#### WHAT TO DO
Only one stretch of the data is wanted: the line containing "Deixe uma resposta", the line containing "но и трудностями, с которыми сто", and every line between them, copied exactly.

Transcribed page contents
************

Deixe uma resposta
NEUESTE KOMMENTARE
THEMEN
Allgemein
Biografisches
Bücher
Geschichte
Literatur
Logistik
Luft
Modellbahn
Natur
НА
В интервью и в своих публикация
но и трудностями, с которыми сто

************

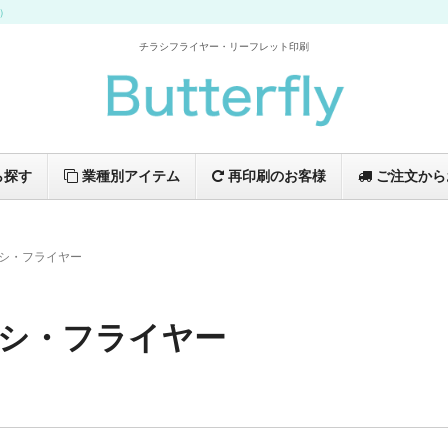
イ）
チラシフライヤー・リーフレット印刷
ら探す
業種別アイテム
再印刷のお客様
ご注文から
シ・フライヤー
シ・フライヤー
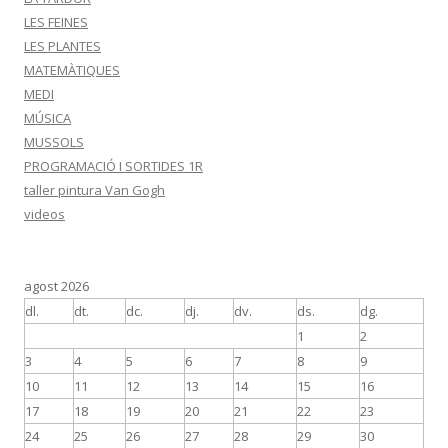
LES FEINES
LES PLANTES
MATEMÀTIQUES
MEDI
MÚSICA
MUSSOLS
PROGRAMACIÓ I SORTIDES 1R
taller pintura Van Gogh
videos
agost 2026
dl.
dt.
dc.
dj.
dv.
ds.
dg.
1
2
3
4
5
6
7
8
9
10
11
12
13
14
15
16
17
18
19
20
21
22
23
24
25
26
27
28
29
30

************

#### COMPLETED TASK
Deixe uma resposta
NEUESTE KOMMENTARE
THEMEN
Allgemein
Biografisches
Bücher
Geschichte
Literatur
Logistik
Luft
Modellbahn
Natur
НА
В интервью и в своих публикация
но и трудностями, с которыми сто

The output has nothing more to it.